Announcing a new FiT rate of 21p/kWh yesterday morning, Energy Minister Greg Barker suggested the cost of solar panels will drop to a point which makes the new rate feasible. DECC also claims slashing the subsidy is essential to keep within its budget and protect the money for home owner installations.
But plans for a “dynamic” subsidy rate, which would allow Government to regularly cut the FiT in line with lowering solar panel costs, are attracting fierce criticism.
Some solar suppliers are alarmed the rate could go down to around 14p/kwH.
David Hunt, a director at energy supplier Eco Environments said: “A reduction to a tariff as low as 13.6p in just a few months’ time is the equivalent of Armageddon for the solar industry.

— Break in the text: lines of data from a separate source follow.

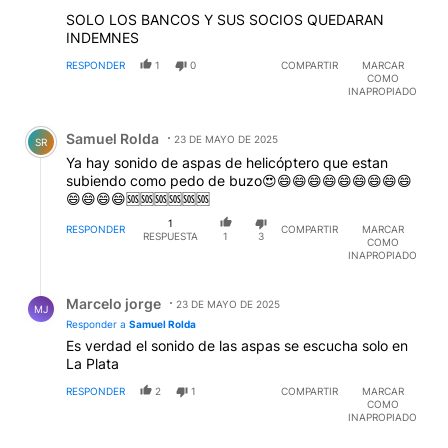
SOLO LOS BANCOS Y SUS SOCIOS QUEDARAN
INDEMNES
RESPONDER
1
0
COMPARTIR
MARCAR
COMO
INAPROPIADO
Comentario de Samuel Rolda.
Samuel Rolda
23 DE MAYO DE 2025
SR
Ya hay sonido de aspas de helicóptero que estan
subiendo como pedo de buzo😍😄😄😄😄😄😄😄😄😄
😄😄😄😄🆘🆘🆘🆘🆘🆘
1
RESPONDER
COMPARTIR
MARCAR
RESPUESTA
1
3
COMO
INAPROPIADO
Respuesta de Marcelo jorge.
Marcelo jorge
23 DE MAYO DE 2025
MJ
Responder a
Samuel Rolda
Es verdad el sonido de las aspas se escucha solo en
La Plata
RESPONDER
2
1
COMPARTIR
MARCAR
COMO
INAPROPIADO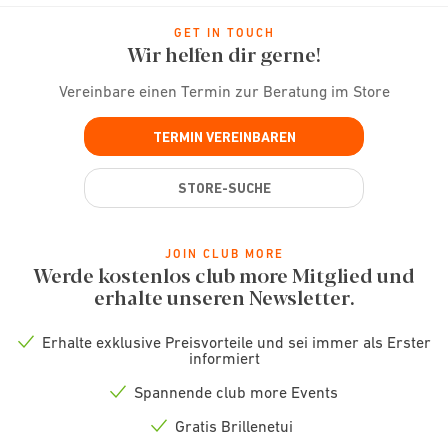
GET IN TOUCH
Wir helfen dir gerne!
Vereinbare einen Termin zur Beratung im Store
TERMIN VEREINBAREN
STORE-SUCHE
JOIN CLUB MORE
Werde kostenlos club more Mitglied und
erhalte unseren Newsletter.
Erhalte exklusive Preisvorteile und sei immer als Erster
Check
informiert
icon
Spannende club more Events
Check
icon
Gratis Brillenetui
Check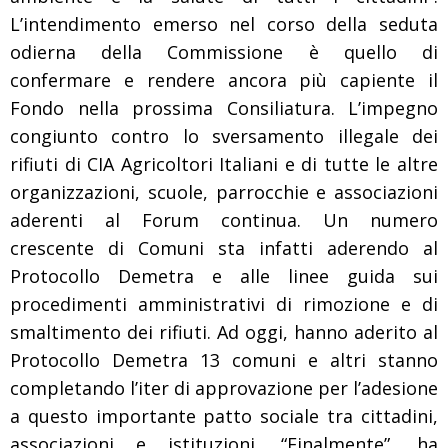
L’intendimento emerso nel corso della seduta
odierna della Commissione è quello di
confermare e rendere ancora più capiente il
Fondo nella prossima Consiliatura. L’impegno
congiunto contro lo sversamento illegale dei
rifiuti di CIA Agricoltori Italiani e di tutte le altre
organizzazioni, scuole, parrocchie e associazioni
aderenti al Forum continua. Un numero
crescente di Comuni sta infatti aderendo al
Protocollo Demetra e alle linee guida sui
procedimenti amministrativi di rimozione e di
smaltimento dei rifiuti. Ad oggi, hanno aderito al
Protocollo Demetra 13 comuni e altri stanno
completando l’iter di approvazione per l’adesione
a questo importante patto sociale tra cittadini,
associazioni e istituzioni. “Finalmente”, ha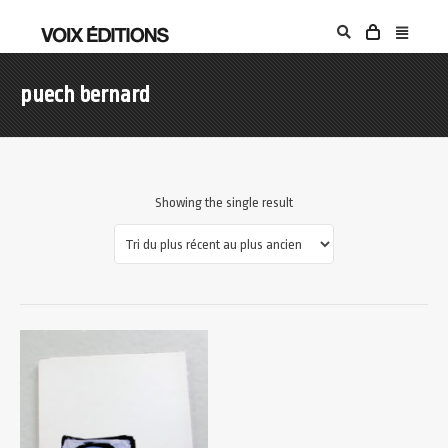
puech bernard
Showing the single result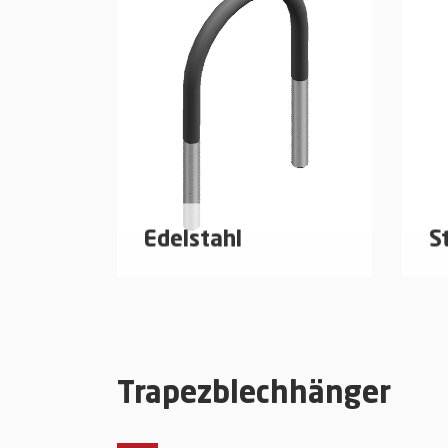
Edelstahl
S
Rundstahlbügel aus Edelstahl
Ru
für die Befestigung von
di
Rohren auf Montageschienen.
au
Trapezblechhänger
mehr erfahren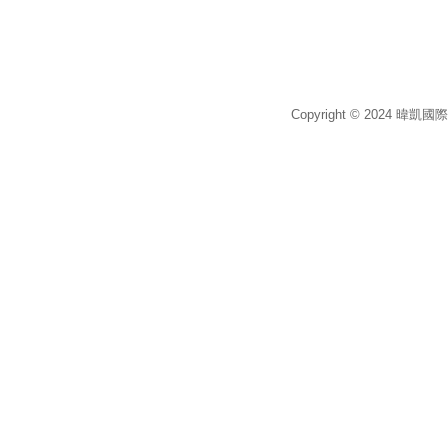
Copyright © 2024 暐凱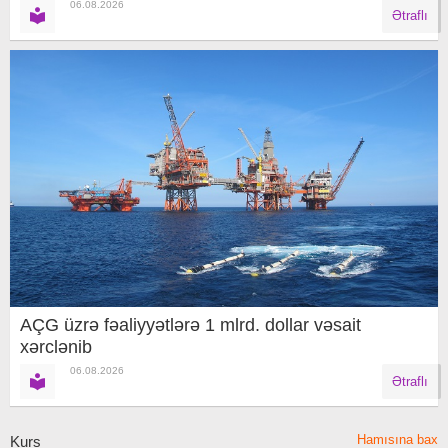
06.08.2026
Ətraflı
AÇG üzrə fəaliyyətlərə 1 mlrd. dollar vəsait
xərclənib
06.08.2026
Ətraflı
Hamısına bax
Kurs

“There is simply no way that product and installation costs will drop that much in such a short period of time to make such a low tariff rate economically viable.”
He further criticised proposals to review the FiT rate every six-months as “flying in the face” of Greg Barker’s ambition for 22GW worth of solar installations before 2020.
However Energy Minister Greg Barker stood firm against such complaints, telling reporters that certain parts of the solar industry had to “Get real… the scheme is for the many, not for the few.”